Shortly after postponing the Ithaca DJ Festival, Ben Ortiz  – assistant curator of Cornell Hip Hop, founder and director of the festival and “DJ ha-MEEN” to his audience – turned to online streaming to host a fundraising “DJ-thon,” featuring the talent of local DJs.

“It’s my life long passion and love,” Ortiz said about his involvement in hip-hop. Taking his passion for hip hop and being a DJ himself, Ortiz founded the Ithaca DJ Festival three years ago.

Originally scheduled for March 28, organizers postponed the festival the week before Halloween. However, still wanting to host something close to the festival’s original date, Ortiz and other local DJs contemplated moving the annual 13-hour festival online.

“It seemed like a hollow kind of way to take that event – a joyous annual event – and turn it into a thing where people are just looking on their phones, flipping through messages as they half pay attention to us,” Ortiz said.

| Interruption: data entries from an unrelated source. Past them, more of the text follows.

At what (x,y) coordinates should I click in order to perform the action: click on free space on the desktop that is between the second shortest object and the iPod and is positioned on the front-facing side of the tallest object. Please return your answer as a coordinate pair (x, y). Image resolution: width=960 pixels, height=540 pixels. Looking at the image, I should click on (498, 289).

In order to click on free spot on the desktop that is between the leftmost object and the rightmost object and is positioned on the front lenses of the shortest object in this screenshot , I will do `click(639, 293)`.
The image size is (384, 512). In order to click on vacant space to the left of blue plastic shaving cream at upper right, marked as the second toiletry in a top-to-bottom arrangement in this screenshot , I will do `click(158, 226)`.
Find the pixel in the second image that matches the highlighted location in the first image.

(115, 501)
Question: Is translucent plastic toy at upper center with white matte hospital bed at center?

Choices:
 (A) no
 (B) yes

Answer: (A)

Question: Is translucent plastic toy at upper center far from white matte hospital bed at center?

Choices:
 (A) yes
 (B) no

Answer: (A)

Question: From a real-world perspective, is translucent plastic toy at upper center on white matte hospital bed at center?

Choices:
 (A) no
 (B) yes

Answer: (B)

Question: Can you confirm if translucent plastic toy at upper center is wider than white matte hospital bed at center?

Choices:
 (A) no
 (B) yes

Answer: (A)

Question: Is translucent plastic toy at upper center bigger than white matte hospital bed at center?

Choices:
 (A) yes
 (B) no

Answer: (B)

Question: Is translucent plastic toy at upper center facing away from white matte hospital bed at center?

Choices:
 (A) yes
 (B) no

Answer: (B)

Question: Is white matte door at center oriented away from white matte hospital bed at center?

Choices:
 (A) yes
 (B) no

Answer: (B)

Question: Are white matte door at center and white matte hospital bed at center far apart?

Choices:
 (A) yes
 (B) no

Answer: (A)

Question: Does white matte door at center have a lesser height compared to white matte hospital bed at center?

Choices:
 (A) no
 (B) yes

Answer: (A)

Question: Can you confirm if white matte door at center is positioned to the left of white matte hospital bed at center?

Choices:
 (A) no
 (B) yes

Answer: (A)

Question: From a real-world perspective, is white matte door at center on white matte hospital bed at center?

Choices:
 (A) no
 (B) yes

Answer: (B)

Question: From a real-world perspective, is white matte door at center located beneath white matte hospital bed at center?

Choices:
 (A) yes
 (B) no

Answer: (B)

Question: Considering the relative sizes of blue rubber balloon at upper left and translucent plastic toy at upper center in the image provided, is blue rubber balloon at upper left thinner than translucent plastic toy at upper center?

When organizing the event, Ortiz initially found it difficult to get in contact with people to organize the ‘DJ-thon’.

“Every DJ on the planet is suddenly out of a job,” Ortiz said “However, the difference would be that a lot of DJs have started streaming themselves online, just kind of providing music for people.”

Ortiz found that streaming through Twitch was the most accessible and user-friendly platform for the DJs to use copyrighted music, who don’t have the industry ties to weather the restrictions imposed by platforms like Instagram and Facebook.

“It looks like that’s going to evolve into one of the preferred platforms for DJs going forward,” Ortiz said. “We don’t know when we will all be able to play for an audience again. From the local bar or nightclub to birthday parties and weddings and concerts and all of that is canceled so every single DJ has their view on how they can best stream online.”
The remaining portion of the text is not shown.